Figure 2.

USP45 interacts directly with ERCC1

1. Extracts of HEK293 cells were analysed by gel filtration on a Superdex 200 10/300 GL preparative grade column (GE Healthcare) in buffer containing 0.15 M NaCl, and every second fraction denatured and analysed by immunoblotting with the indicated antibodies. The white dotted lines indicate that the samples were run on different polyacrylamide gels.
2. Endogenous USP45 or ERCC1 was immunoprecipitated from HEK293 cell lysates and subjected to immunoblotting with the indicated antibodies.
3. Yeast two-hybrid (Y2H) assays were performed with a GAL4 DNA-binding domain fusion and/or activation domain for each protein indicated in the table to detect interaction between these proteins. Cells grown on media lacking LEU, TRP and HIS (to select for bait and prey plasmids) or tested for lacZ reporter gene activity.

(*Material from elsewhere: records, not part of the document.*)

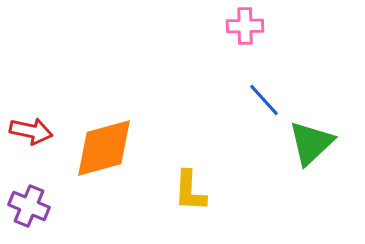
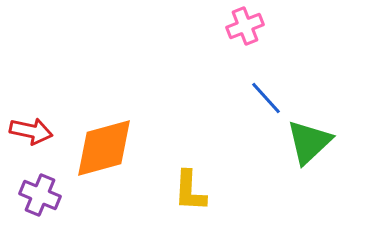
pink cross: rotated 21 degrees counterclockwise
blue line: moved 2 px right, 2 px up
green triangle: moved 2 px left, 1 px up
purple cross: moved 11 px right, 11 px up
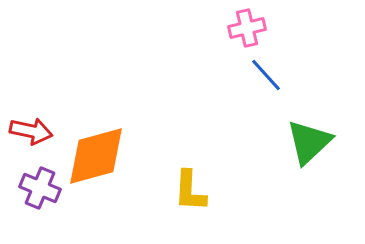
pink cross: moved 2 px right, 2 px down; rotated 9 degrees clockwise
blue line: moved 23 px up
orange diamond: moved 8 px left, 8 px down
purple cross: moved 7 px up
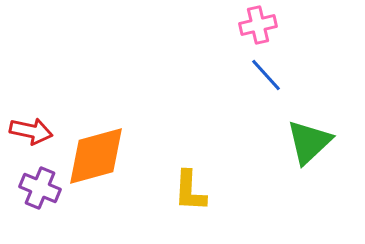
pink cross: moved 11 px right, 3 px up
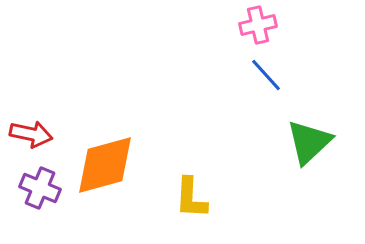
red arrow: moved 3 px down
orange diamond: moved 9 px right, 9 px down
yellow L-shape: moved 1 px right, 7 px down
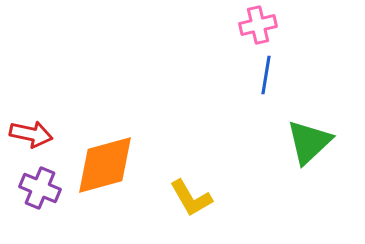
blue line: rotated 51 degrees clockwise
yellow L-shape: rotated 33 degrees counterclockwise
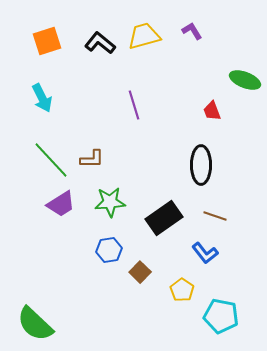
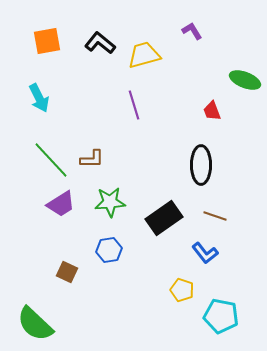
yellow trapezoid: moved 19 px down
orange square: rotated 8 degrees clockwise
cyan arrow: moved 3 px left
brown square: moved 73 px left; rotated 20 degrees counterclockwise
yellow pentagon: rotated 15 degrees counterclockwise
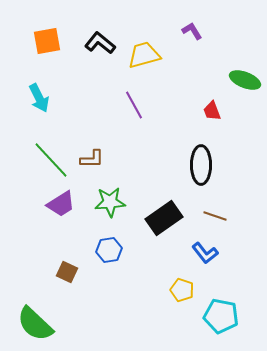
purple line: rotated 12 degrees counterclockwise
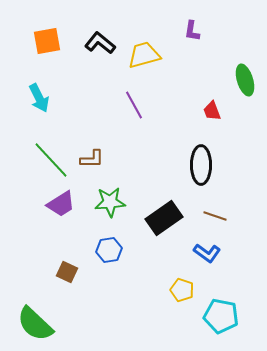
purple L-shape: rotated 140 degrees counterclockwise
green ellipse: rotated 52 degrees clockwise
blue L-shape: moved 2 px right; rotated 16 degrees counterclockwise
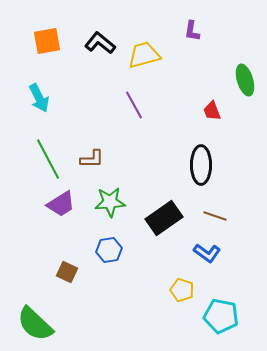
green line: moved 3 px left, 1 px up; rotated 15 degrees clockwise
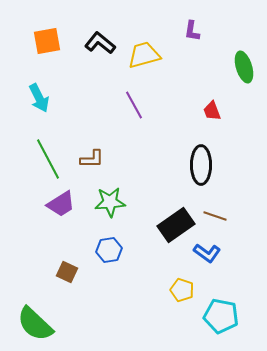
green ellipse: moved 1 px left, 13 px up
black rectangle: moved 12 px right, 7 px down
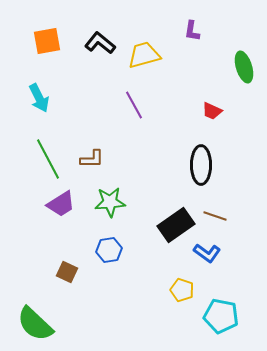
red trapezoid: rotated 45 degrees counterclockwise
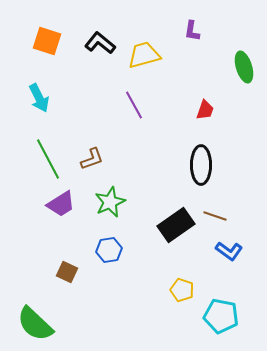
orange square: rotated 28 degrees clockwise
red trapezoid: moved 7 px left, 1 px up; rotated 95 degrees counterclockwise
brown L-shape: rotated 20 degrees counterclockwise
green star: rotated 20 degrees counterclockwise
blue L-shape: moved 22 px right, 2 px up
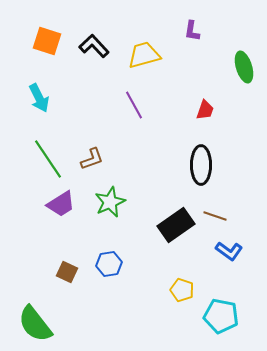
black L-shape: moved 6 px left, 3 px down; rotated 8 degrees clockwise
green line: rotated 6 degrees counterclockwise
blue hexagon: moved 14 px down
green semicircle: rotated 9 degrees clockwise
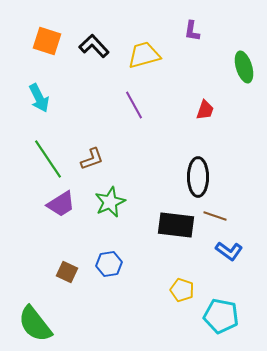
black ellipse: moved 3 px left, 12 px down
black rectangle: rotated 42 degrees clockwise
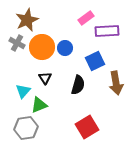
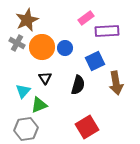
gray hexagon: moved 1 px down
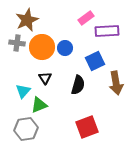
gray cross: rotated 21 degrees counterclockwise
red square: rotated 10 degrees clockwise
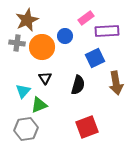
blue circle: moved 12 px up
blue square: moved 3 px up
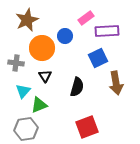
gray cross: moved 1 px left, 20 px down
orange circle: moved 1 px down
blue square: moved 3 px right
black triangle: moved 2 px up
black semicircle: moved 1 px left, 2 px down
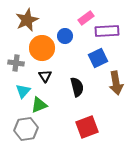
black semicircle: rotated 30 degrees counterclockwise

4. Endogenous SLX4 and ERCC1 were immunoprecipitated from extracts of WT or ERCC1 KO MEFs (D), or WT or SLX4 KO MEFs (E) and subjected to immunoblotting with the indicated antibodies.
5. Extracts of WT or SLX4 KO MEFs were analysed by gel filtration as described in (A). Similar results were obtained in at least two separate experiments.